7 Or il était tuteur de Myrte — c’est Esther — sa cousine, car elle n’avait ni père, ni mère. La jeune fille avait un corps splendide et elle était belle à regarder. À la mort de son père et de sa mère, Mardochée l’avait adoptée pour fille.
8 Après la proclamation de l’ordonnance du roi et de son décret, et le ramassage de nombreuses jeunes filles à Suse-la-citadelle sous l’autorité d’Hégué, Esther fut emmenée au palais, sous l’autorité d’Hégué, le gardien des femmes.
9 La jeune fille lui plut et gagna sa faveur. Il se dépêcha de lui donner ses crèmes de beauté et son régime, et de lui donner les sept filles les plus remarquables du palais. Puis il la transféra, elle et ses filles, dans le meilleur appartement du harem.
10 Esther n’avait révélé ni son peuple ni sa parenté, car Mardochée lui avait interdit de le faire.
11 Chaque jour, Mardochée se promenait devant la cour du harem pour savoir comment allait Esther et comment on la traitait.
12 Lorsqu’une des jeunes filles avait fini d’observer le règlement de douze mois imposé aux femmes, arrivait son tour d’aller près du roi Xerxès. La période du massage se déroulait ainsi : pendant six mois avec de l’huile de myrrhe, puis pendant six mois avec des baumes et des crèmes de beauté féminines.
13 Voici alors comment la jeune fille allait près du roi : on lui donnait tout ce qu’elle demandait à emporter avec elle du harem au palais.
14 Le soir, elle allait ; le matin, elle revenait dans un second harem, sous l’autorité de Shaashgaz, l’eunuque royal gardien des maîtresses. Elle n’ira plus près du roi à moins que le roi ne la désire, et qu’elle ne soit appelée nommément.
15 Quand, pour Esther, la fille d’Avihaïl, l’oncle de Mardochée qui l’avait adoptée, arriva le tour d’aller près du roi, elle ne demanda rien d’autre que ce qu’avait indiqué Hégué, l’eunuque royal gardien des femmes.
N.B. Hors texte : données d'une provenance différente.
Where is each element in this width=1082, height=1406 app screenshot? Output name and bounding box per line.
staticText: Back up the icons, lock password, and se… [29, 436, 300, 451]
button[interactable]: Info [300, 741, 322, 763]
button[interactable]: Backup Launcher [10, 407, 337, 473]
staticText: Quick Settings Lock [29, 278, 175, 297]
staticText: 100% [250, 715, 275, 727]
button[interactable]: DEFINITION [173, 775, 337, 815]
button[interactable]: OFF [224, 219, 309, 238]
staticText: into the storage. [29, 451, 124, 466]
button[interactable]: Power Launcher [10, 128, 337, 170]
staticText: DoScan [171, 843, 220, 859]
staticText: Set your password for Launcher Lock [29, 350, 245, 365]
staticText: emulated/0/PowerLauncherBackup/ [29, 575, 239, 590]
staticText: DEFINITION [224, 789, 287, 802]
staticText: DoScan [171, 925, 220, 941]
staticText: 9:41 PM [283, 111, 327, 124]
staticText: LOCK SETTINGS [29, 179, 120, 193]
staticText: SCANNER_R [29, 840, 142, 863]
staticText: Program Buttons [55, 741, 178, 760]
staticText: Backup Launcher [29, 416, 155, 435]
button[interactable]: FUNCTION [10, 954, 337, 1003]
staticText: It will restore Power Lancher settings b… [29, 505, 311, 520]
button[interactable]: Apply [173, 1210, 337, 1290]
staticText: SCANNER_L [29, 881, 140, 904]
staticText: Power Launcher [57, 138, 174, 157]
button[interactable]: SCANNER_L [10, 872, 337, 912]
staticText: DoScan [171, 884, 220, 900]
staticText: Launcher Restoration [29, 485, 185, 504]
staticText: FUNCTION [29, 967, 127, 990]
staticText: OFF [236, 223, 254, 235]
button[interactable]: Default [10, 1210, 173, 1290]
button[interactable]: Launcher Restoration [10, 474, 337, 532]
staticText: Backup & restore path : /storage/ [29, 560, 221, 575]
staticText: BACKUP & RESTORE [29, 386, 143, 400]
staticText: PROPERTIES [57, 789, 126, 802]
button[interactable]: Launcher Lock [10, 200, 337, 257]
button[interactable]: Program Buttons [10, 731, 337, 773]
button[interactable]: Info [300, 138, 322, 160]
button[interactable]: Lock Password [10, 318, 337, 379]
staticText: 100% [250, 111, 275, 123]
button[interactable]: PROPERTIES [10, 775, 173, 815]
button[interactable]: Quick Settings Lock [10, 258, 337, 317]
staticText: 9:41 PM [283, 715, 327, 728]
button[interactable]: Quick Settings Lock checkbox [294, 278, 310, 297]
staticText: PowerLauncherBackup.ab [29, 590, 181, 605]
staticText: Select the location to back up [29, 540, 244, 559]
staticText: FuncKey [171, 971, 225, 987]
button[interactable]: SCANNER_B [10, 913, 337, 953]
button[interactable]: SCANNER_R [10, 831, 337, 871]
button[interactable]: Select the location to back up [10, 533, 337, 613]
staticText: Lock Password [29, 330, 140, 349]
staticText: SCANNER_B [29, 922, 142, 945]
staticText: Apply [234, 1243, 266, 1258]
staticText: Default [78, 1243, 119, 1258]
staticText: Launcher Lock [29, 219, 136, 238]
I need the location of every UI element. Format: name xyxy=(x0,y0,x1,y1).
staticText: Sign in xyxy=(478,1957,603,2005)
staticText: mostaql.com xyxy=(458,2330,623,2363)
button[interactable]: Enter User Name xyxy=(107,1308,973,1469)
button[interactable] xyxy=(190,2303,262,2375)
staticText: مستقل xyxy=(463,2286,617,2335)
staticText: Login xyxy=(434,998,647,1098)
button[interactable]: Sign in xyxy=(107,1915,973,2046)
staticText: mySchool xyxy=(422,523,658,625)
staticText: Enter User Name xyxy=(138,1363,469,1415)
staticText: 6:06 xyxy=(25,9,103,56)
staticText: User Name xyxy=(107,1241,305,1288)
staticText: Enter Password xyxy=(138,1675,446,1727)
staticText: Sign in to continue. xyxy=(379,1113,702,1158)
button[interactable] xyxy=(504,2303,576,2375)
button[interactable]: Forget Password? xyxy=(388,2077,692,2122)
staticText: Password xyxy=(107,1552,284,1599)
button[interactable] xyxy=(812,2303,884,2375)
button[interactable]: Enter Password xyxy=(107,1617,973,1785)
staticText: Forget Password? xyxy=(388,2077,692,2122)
Esther gagnait la bienveillance de tous ceux qui la voyaient.
16 Esther fut donc emmenée près du roi Xerxès, à son palais royal, le dixième mois, c’est-à-dire au mois de Téveth, la septième année du règne.
17 Et le roi tomba amoureux d’Esther plus que de toutes les femmes, et elle gagna sa bienveillance et sa faveur plus que toutes les jeunes filles. Il mit alors le diadème royal sur sa tête et il la fit reine à la place de Vasti.
18 Puis, pour tous ses ministres et serviteurs, le roi organisa un grand banquet, le banquet d’Esther. Il accorda un dégrèvement aux provinces et il octroya un don, royalement.